Fox News Channel’s Jesse Watters dismissed Good’s claim that she is a poet and mocked her for listing pronouns in her online bio, a relatively mild attack compared to others. Without evidence, former President Trump called Good a “professional agitator.” Secretary of Homeland Security Kristi Noem labeled her actions an “act of domestic terrorism.” Meanwhile, Vance described Good’s death as a “tragedy of her own making.”
They accompanied these baseless claims with rhetoric directly contradicted by witnesses and video. Trump falsely claimed that Good “viciously ran over” Ross who was recovering in the hospital. In reality, Good’s car did not run over anyone, and Ross walked away from the scene unassisted. Relatedly, a Department of Homeland Security spokesperson, Tricia McLaughlin, falsely claimed that multiple ICE officers were hurt. McLaughlin also falsely accused Good of “stalking agents all day long, impeding our law enforcement.” In reality, video evidence reveals that Good had been on-site for a few minutes. She had just dropped off her now-orphaned six-year-old child at school and was not blocking the road; in fact, cars can be clearly seen passing her vehicle throughout the footage. A crowd had gathered because an ICE vehicle was immobilized in the snow. Unlike the U.S. Postal Service, which is famously expected to operate in all weather conditions—under the creed, “Neither snow nor rain nor heat nor gloom of night stays these couriers from the swift completion of their appointed rounds”—ICE was visibly struggling to function in the elements.

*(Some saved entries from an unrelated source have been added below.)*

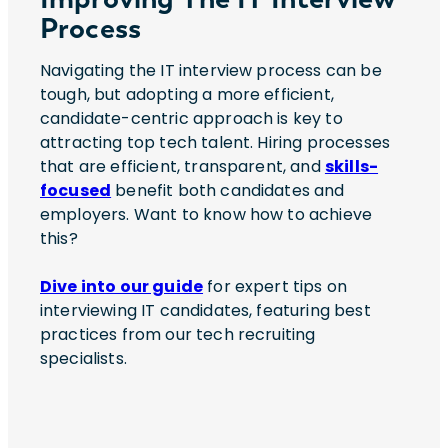
Process
Navigating the IT interview process can be
tough, but adopting a more efficient,
candidate-centric approach is key to
attracting top tech talent. Hiring processes
that are efficient, transparent, and
skills-
focused
benefit both candidates and
employers. Want to know how to achieve
this?
Dive into our guide
for expert tips on
interviewing IT candidates, featuring best
practices from our tech recruiting
specialists.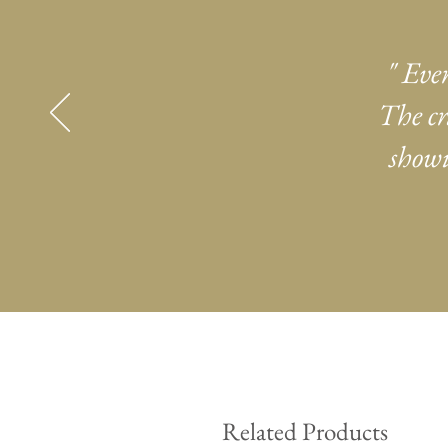
" Eve
The cr
showi
Related Products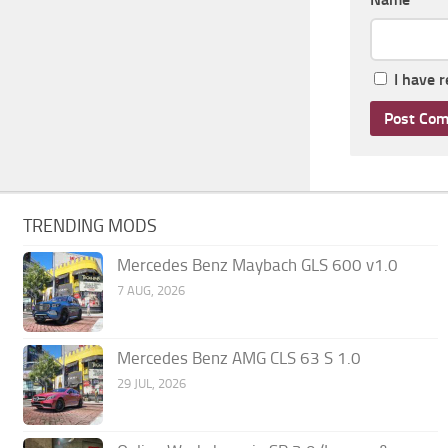
I have 
TRENDING MODS
Mercedes Benz Maybach GLS 600 v1.0
7 AUG, 2026
Mercedes Benz AMG CLS 63 S 1.0
29 JUL, 2026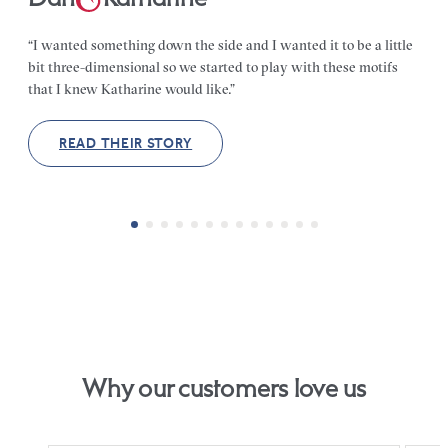
“I wanted something down the side and I wanted it to be a little
bit three-dimensional so we started to play with these motifs
that I knew Katharine would like.”
READ THEIR STORY
Why our customers love us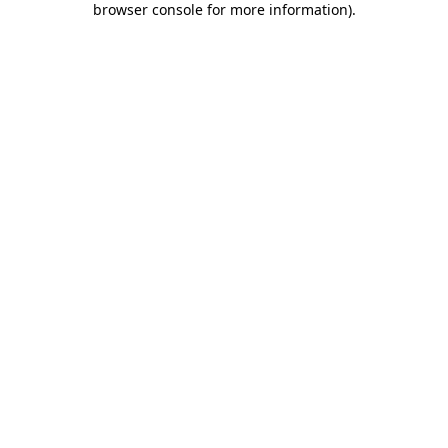
browser console for more information)
.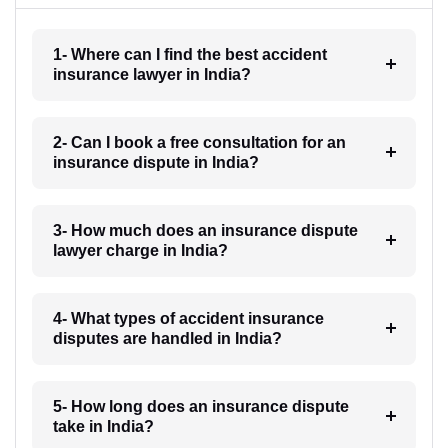
1- Where can I find the best accident
insurance lawyer in India?
2- Can I book a free consultation for an
insurance dispute in India?
3- How much does an insurance dispute
lawyer charge in India?
4- What types of accident insurance
disputes are handled in India?
5- How long does an insurance dispute
take in India?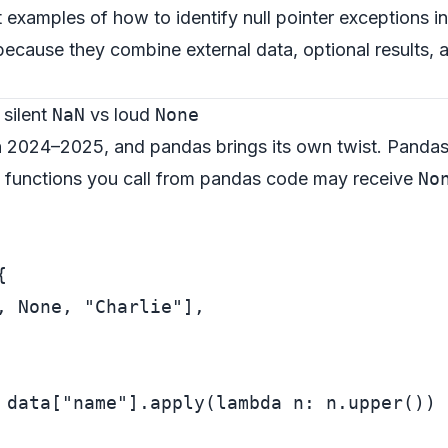
st examples of how to identify null pointer exceptions
t because they combine external data, optional results, 
 silent
NaN
vs loud
None
n 2024–2025, and pandas brings its own twist. Panda
n functions you call from pandas code may receive
No


, 
None
, 
"Charlie"
],

 data[
"name"
].apply(
lambda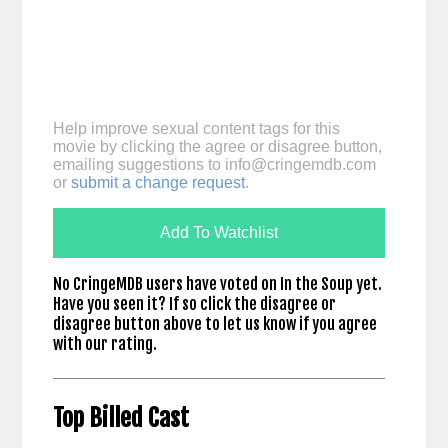
Help improve sexual content tags for this
movie by clicking the agree or disagree button,
emailing suggestions to
info@cringemdb.com
or
submit a change request
.
Add To Watchlist
No CringeMDB users have voted on In the Soup yet.
Have you seen it? If so click the disagree or
disagree button above to let us know if you agree
with our rating.
Top Billed Cast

These fabrications and baseless accusations reveal a profound callousness toward Good’s grieving family, most notably her wife and orphaned child. This stands in stark, bitter contrast to the demands for decorum and empathy that conservatives issued following Charlie Kirk’s death. One would expect a civilized nation to extend basic sympathy whenever a citizen dies: whether they are shot during a chaotic political protest or killed and denied medical attention. Faced with such blatant double standards, the nation must finally direct Joseph Welch’s famous rebuke of McCarthyism toward itself: ‘Have you no sense of decency, sir, at long last? Have you left no sense of decency?'”

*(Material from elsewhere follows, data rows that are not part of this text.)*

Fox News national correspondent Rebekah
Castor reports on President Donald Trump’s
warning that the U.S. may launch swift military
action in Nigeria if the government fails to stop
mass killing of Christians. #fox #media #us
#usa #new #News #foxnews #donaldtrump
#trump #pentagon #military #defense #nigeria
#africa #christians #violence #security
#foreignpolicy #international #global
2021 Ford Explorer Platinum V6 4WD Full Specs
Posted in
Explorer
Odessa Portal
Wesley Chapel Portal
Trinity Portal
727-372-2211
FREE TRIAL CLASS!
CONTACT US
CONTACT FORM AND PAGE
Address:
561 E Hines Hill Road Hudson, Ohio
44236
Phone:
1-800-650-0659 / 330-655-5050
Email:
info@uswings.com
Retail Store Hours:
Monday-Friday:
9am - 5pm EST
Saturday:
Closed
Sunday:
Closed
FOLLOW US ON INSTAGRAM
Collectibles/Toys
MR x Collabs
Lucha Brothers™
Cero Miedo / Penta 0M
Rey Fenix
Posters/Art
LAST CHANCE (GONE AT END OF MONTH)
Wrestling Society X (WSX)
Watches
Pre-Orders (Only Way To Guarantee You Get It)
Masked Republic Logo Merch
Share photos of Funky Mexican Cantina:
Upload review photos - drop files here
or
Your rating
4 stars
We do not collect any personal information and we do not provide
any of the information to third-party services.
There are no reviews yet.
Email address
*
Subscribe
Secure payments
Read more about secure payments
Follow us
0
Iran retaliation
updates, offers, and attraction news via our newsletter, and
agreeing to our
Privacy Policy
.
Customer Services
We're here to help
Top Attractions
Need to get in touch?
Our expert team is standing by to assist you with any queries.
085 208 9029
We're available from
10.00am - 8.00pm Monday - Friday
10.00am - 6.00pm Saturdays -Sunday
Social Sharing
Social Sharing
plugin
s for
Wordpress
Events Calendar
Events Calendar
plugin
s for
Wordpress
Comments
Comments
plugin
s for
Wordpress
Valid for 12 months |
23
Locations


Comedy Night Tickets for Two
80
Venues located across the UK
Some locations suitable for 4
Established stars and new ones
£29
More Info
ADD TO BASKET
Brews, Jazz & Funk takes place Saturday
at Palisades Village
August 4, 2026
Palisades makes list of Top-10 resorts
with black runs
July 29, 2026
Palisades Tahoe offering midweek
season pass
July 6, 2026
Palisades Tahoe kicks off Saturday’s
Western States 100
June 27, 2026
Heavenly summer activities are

Rhetorically, most claim to view these incidents as tragedies; in practice, however, they operate with blatant double standards: empathy for one side while displaying callousness, or even cruelty, toward the other. A more sophisticated culture would remember comedian George Carlin’s wisdom: “Let’s not have a double standard. One standard will do just fine.”
Conclusion
To restore the soul of a nation fractured by digital fabrication, there must be a collective refusal to continue this cycle of reflexive tribalism. Engaging in a perpetual war of “us versus them,” where truth is sacrificed for the sake of a partisan win, ensures that everyone loses, and the country remains a casualty of its own division. It is insanity to continue entrusting the national discourse to unregulated algorithms and narcissistic creators, expecting that more of the same will somehow yield a different, more unified result.
The time has come to demand a higher standard: one that prioritizes evidence over engagement and human decency over ideological dominance. By rejecting the lure of the deepfake and the ease of the echo chamber, a path can be cleared toward a more sophisticated culture, one that values critical analysis, insists on corporate accountability, and understands that without a single standard of truth and empathy, the foundations of a functioning democracy cannot hold.